Siamo realmente liberi o è pura illusione?

Il concetto di libertà è stato spesso usato e abusato da sistemi socio-politici per manipolare le coscienze degli uomini al fine di un profitto di potere. Un concetto fatto credere possibile ma che nasconde una grossa illusione. Lo psicoanalista Erich Fromm fa una lucida analisi dell’illusione della libertà nel suo famoso libro Fuga dalla libertà 1941. In tempi più recenti la ballata musicale di Edoardo Bennato del 1977, Mangiafuoco, in burattini senza fili esprime bene il concetto di illusione di libertà: Non si scherza, non è un gioco; sta arrivando Mangiafuoco; lui comanda e muove i fili; fa ballare i burattini…. Ma se scopre che tu i fili non ce l’hai; se si accorge che tu il ballo non lo fai allora sono guai – e te ne accorgerai; attento a quel che fai – attento ragazzo; che chiama i suoi gendarmi e ti dichiara pazzo!…(strofa) Tutti i capi di partito ; e su in alto Mangiafuoco; Mangiafuoco fa le scelte muove i fili e si diverte….

Siamo inseriti in un sistema sociale che non è privo di influenza (fili) sulla persona. Il sociale influisce sul singolo e il singolo influisce sul sociale in un’ottica intersistemica (vedi P. Riccardi (D’Alise) in https://www.notiziecristiane.com/il-coraggio-di-essere-cristiani/).

Il contesto della società moderna, a mio modo di vedere, è incentrato su troppi fili: iper-stimoli, iper-notizie, iper-chat, iper- attenzione, iper-libertà. Apparentemente godiamo di più cose da usufruire, di più comodità ci rendono più indipendenti, più autosufficienti ma contemporaneamente ne annullano la nostra libertà interna. Ne è emblematico esempio la cultura dei social net. Ci affacciamo costantemente dalla finestra virtuale dei social net per dichiarare il nostro modo di pensare, di giudicare, per manifestare la nostra presenza nel mondo. Ma siamo sicuri che proprio questi atteggiamenti non mascherano la paura della solitudine, del non far parte, dell’essere tagliati fuori? (nomofobia) (P. Riccardi, Ri-trovarsi in https://www.psicologiaedintorni.it/ri-trovarsi/).

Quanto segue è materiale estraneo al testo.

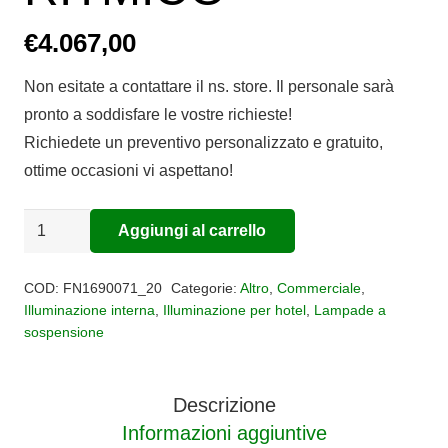
€
4.067,00
Non esitate a contattare il ns. store. Il personale sarà
pronto a soddisfare le vostre richieste!
Richiedete un preventivo personalizzato e gratuito,
ottime occasioni vi aspettano!
Sospensione
Aggiungi al carrello
Alternative:
ALLEGRO
RITMICO
COD:
FN1690071_20
Categorie:
Altro
,
Commerciale
,
quantità
Illuminazione interna
,
Illuminazione per hotel
,
Lampade a
sospensione
Descrizione
Informazioni aggiuntive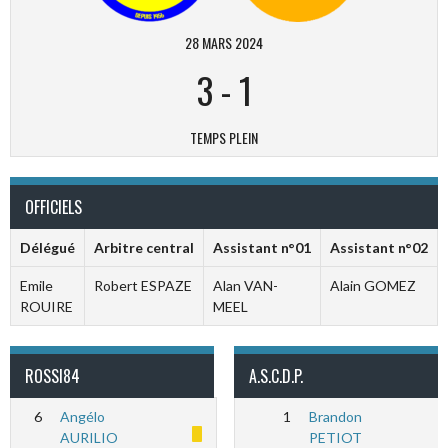
28 MARS 2024
3
-
1
TEMPS PLEIN
OFFICIELS
Délégué
Arbitre central
Assistant n°01
Assistant n°02
Emile
Robert ESPAZE
Alan VAN-
Alain GOMEZ
ROUIRE
MEEL
ROSSI84
A.S.C.D.P.
6
Angélo
1
Brandon
AURILIO
PETIOT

Paradossalmente ai più stimoli corrisponde meno libertà. Lo sapeva bene il filosofo Socrate che tutte mattine si recava al mercato con un paio di vecchi sandali e i suoi discepoli, nel tentativo di fargli cosa gradita, gli volevano offrire soldi per comprarsene di nuovi. Ma Socrate rispose Io sono contento di voi e dei miei sandali.  Tutte le mattine mi reco al mercato per vedere quante cose si vendono e di cui non ho bisogno. Non possiamo non considerare Socrate un uomo non libero.

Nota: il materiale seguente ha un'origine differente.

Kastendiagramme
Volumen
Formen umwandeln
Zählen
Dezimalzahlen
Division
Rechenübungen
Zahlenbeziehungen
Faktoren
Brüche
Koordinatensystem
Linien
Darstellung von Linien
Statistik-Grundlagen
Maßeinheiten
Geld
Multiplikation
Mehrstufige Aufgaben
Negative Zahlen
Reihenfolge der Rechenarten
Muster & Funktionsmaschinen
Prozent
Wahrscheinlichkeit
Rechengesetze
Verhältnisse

Certo è un’impresa difficile, oggi, pensare a quanto siamo illusi di essere liberi interiormente. Crediamo di essere liberi solo perché non viviamo in un contesto dittatoriale. Ma non consideriamo quella forma muta, silenziosa di dittatura che crea l’illusione della libertà mentre in realtà la ostacola. Spesso ignoriamo che il nostro modo di pensare e di vivere è dettato da un sistema di potere che ci vuole tutti allo stesso modo o in alterativa ci dice di come essere. La conseguenza è che o facciamo quello che fanno tutti quanti gli altri (conformismo) o facciamo quello che ci dicono di fare (totalitarismo). (P. Riccardi, Parole che trasformano. Psicoterapia dal vangelo ed. Cittadella Assisi 2016). Un contesto del genere mal si sposa con i principi dell’antropologia cristiana che vuole libero di scegliere e di essere senza interferenze e fili mossi dall’alto: «Vedi, io pongo oggi davanti a te la vita e il bene, la morte e il male» dice il Signore ad Mosè (Dt 30,15).

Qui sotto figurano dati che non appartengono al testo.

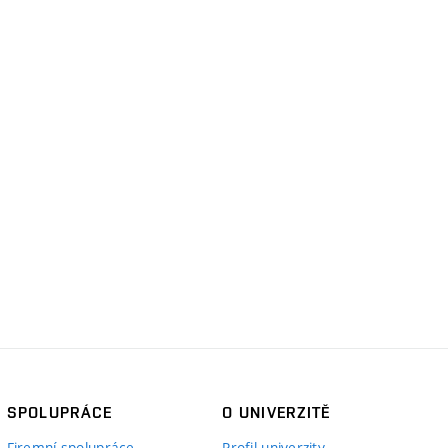
SPOLUPRÁCE
O UNIVERZITĚ
Firemní spolupráce
Profil univerzity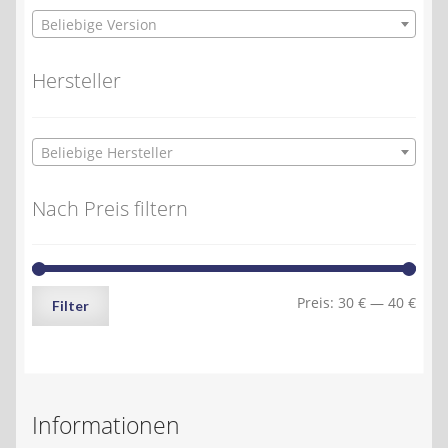
Beliebige Version
Hersteller
Beliebige Hersteller
Nach Preis filtern
Min.
Max.
Preis:
30 €
—
40 €
Filter
Preis
Preis
Informationen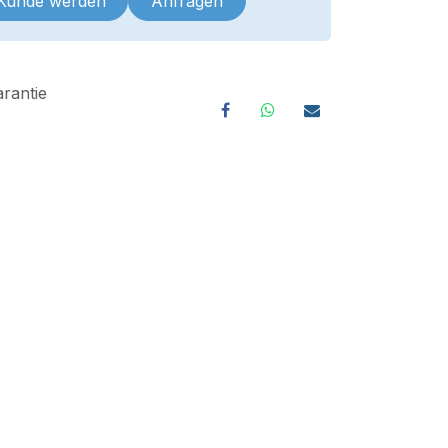
 Kunde werden
Anfragen
rantie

In altre parole ci illudiamo di essere liberi da forze esterne mentre restiamo incatenati nella rete delle iperconnessioni, dei desideri di potere e di realizzazione, dell’arrivismo a tutti i costi. Restiamo intrappolati, incatenati dal nostro stesso Io narciso.

Meno siamo liberi interiormente più siamo mossi dai fili del potere, ma «Cristo ci ha liberati perché restassimo liberi» (Gal 5,1).